Bright called Jennifer Shugar, who is married to the Shugars’ son, Jason Shugar, who then called her husband. He and one of his employees traveled to the Coal Tipple Road residence — where he grew up — where, upon entering through a back door, he saw an area in the basement where there was a cardboard box and quilt.
Eventually, he lifted the quilt to find his parents dead, Burkett said.
The subsequent investigation culminated in Rebert’s arrest.
“This is not evidence; that will happen on the witness stand, and there are videos,” Burkett said. “I’m here to give you a road map; there are boxes of evidence; you need to know what’s coming.”
Burkett said the jury would hear about the crime scene and what police discovered in their investigation, such as the curious sight of rugs, quilts and a set of scales at the scene in the basement.
“It will become apparent they were killed there, with blood under the throw rugs, and there were more newspapers under the throw rugs covered in blood,” he said. “The throw rugs allowed the actor to walk through the crime scene and not pick up blood spatter.”
Through testimony, the jury would also learn, Burkett said, that the victims suffered five gunshot wounds — three to Wayne Shugar, two to Vicky Shugar.
Burkett said during the autopsy, blood was drawn for DNA profiling, and May 24, 2010, human blood was found on the right foot and left foot of Rebert’s boot. In a partial DNA profile, the middle sole of the right boot and heel and middle sole of the left DNA blood samples matched the DNA profile of Wayne Shugar.
And the gun? “We don’t have one,” Burkett said. “Evidence is that the defendant is good at hiding things out in the woods. One state trooper saw him visit such a site; they’ve looked high and low.”

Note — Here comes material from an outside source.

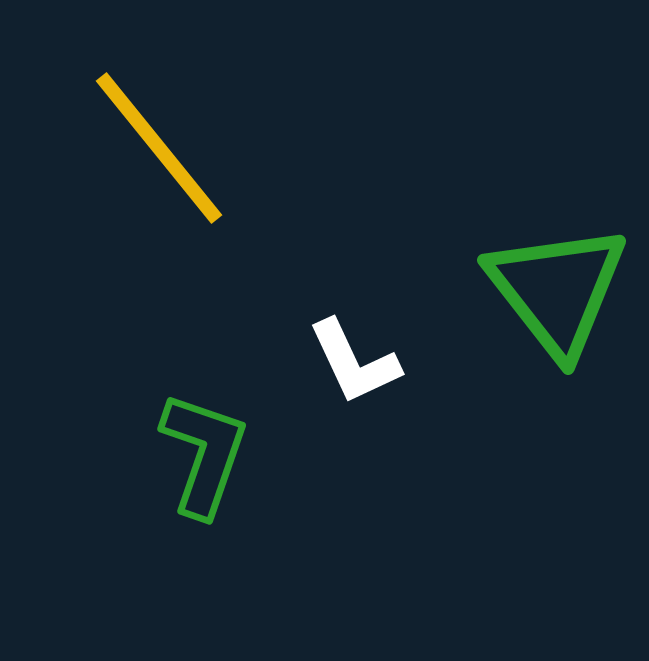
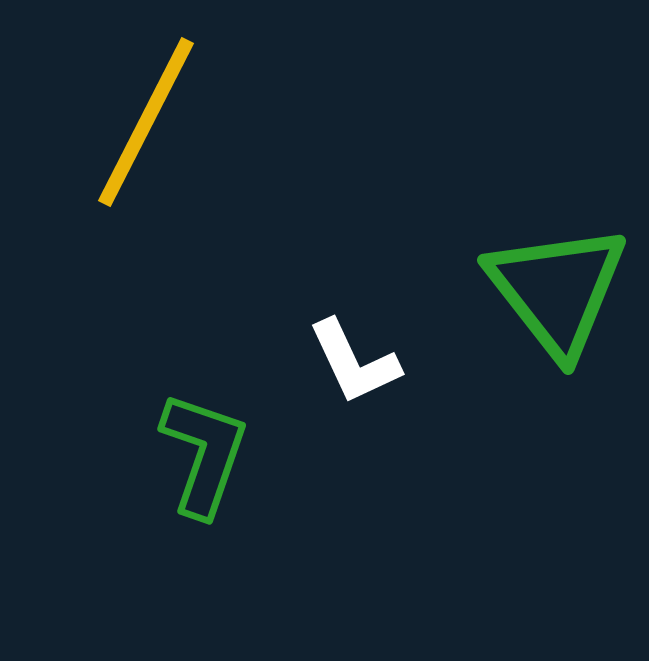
yellow line: moved 13 px left, 26 px up; rotated 66 degrees clockwise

The jury must be convinced that this crime had to have something to do with Rebert’s obsession with Bright, who worked at Vickie’s flower shop in Brockway, he said.
“We need to prove he did it, we don’t have to prove why,” Burkett said. “We are dealing with a huge amount of information.”
He also said that during jury selection, the jurors heard the the phrase “cloaked in innocence until proven guilty.”
“This is the proceeding where that cloak of innocence can be removed,” Burkett said. “We will come to you to remove the cloak of the presumption of innocence and find him guilty of all charges.”
Following lunch, Public Defender John Ingros, who is defending Rebert with Jacqueline “Sis” Mizerock and Michael Marshall, said, “Everything the district attorney told you is interesting; we’ve heard no evidence as of yet.
“This was a horrible crime, and it should never have happened,” Ingros said, adding that the only way it could be worse is if the wrong man is convicted.
“We’re going to do our best to show the defendant’s side,” he said. “Pay attention as we go through it all. Sometimes, there’s not going to be flashing lights.”
Ingros said there’s a lot of testimony, and some small fact could make a difference.
“You have to decide beyond a reasonable doubt as to whether or not he is guilty,” he said.